The line between simple admiration and sleepwalking through civic fan fiction of your own creation is precisely the point where you let this digital glamour succeed in obscuring its owner’s vast power, where you find yourself clamouring to be on their side rather than ensuring they’re on yours. It’s the rhetorical heart of Donald Trump’s now-famous meme tweet, with a picture of him pointing at the viewer, surrounded by text saying “They’re not after me, they’re after you. I’m just in the way.” There, Trump is actively trying to marshal his fans’ overidentification with him, getting them to see his political misfortunes—he had just been impeached—as their own.

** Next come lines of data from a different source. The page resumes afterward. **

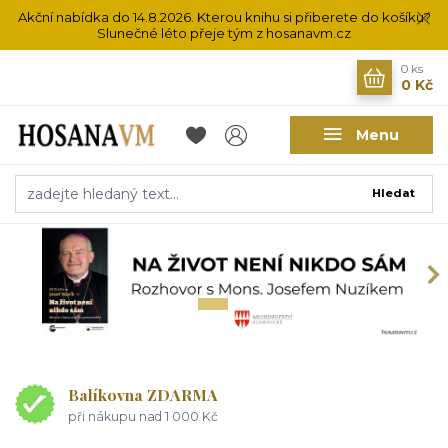
Akční nabídka do 14.8.2026. Kterou knihu si přiberete do košíku?
Slunečné léto přeje tým z hosanavm.cz
0
ks
0 Kč
Menu
Hledat
Balíkovna ZDARMA
při nákupu nad 1 000 Kč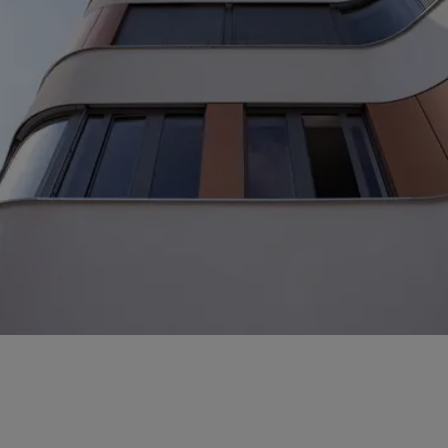
Mit wenigen Angaben zu Ihrem Projekt können
wir Aufwand, Maßnahmen und Optionen
optimal einschätzen.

It’s almost certain that, regardless of what was said online, Ginsburg made her own decision about her tenure on the Supreme Court; unlike Trump, she had the decency to not actively cultivate this fandom, either. But the constituency of feminists who believed too fervently in Notorious RBG were dissolving their own power to influence events by burnishing the mythology of Ginsburg’s. Easier to believe in the purity of her entitlement than to clamour for her to make a strategic decision that might have benefited millions. One is more useful to social media’s culture than the other, after all.
Not every episode of civic fan fiction entails overidentification—many political fandoms rest on myths of godlike strength and transcendent power; see for instance Trump or Jeremy Corbyn. Sometimes, though, the myth that they’re “just like you” is one that’s used by powerful people, rather than imposed on them.
The mythology of Notorious RBG, well intentioned as it is, is quite similar to venture capitalist Marc Andreessen’s perverse vision of himself. In the fantasy of Ginsburg held by some middle-class white feminists, one of the most absolutely powerful women in the world was really just an ordinary professional lawyer, muddling through the day. Meanwhile, billionaire oligarch Andreessen is actually a member of the “professional managerial class,” or PMC.
In Andreessen’s reckoning: “I am indeed a member in good standing of the Professional-Managerial Class, James Burnham’s managerial elite, Paul Fussell’s ‘Category X,’ David Brooks’ bourgeois bohemian ‘Bobos in Paradise’ … the laptop class.”
This rather strange mythology is a simple and all too effective way of obscuring power. Let’s leave aside the insufferable smug bohemian self-regard of Fussell’s “Category X,” which, if they ever looked it up, might provoke vomiting revulsion from his 4chan-addled fans. The point is to elicit a perverse empathy from Andreessen’s audience, to get them to relate to him and see themselves in him so long as they sport a lanyard and work in a cubicle. They have the same job and, crucially, the same orientation to power. Pay no attention to the fact that he has shoveled 400 million dollars into the furnace of Musk’s Twitter bid, the kind of game none of us will ever have the ante to play.
Here Andreessen, who lacks a personality cult of his own, is trying to borrow from Musk’s glamour to obscure his own wealth and power. By arguing that Musk is not really a member of “the elite,” he grants cover to himself, and for this game he’s playing with hundreds of billions of dollars. This is the almost contradictory move: appearing unthreatening by being relatable to the masses, while also seeming heroic for doing things they could never do. Investment in the former helps obscure the obscene power required to do the latter. This is achievable by getting the online fans to use their civic fan fiction to over-empathize with figures like Musk, to make his struggles their own, to imagine that it could just as easily be them buying a major tech company on a whim. This is the bleak Bifrost between the “everyman” image and the godly myth.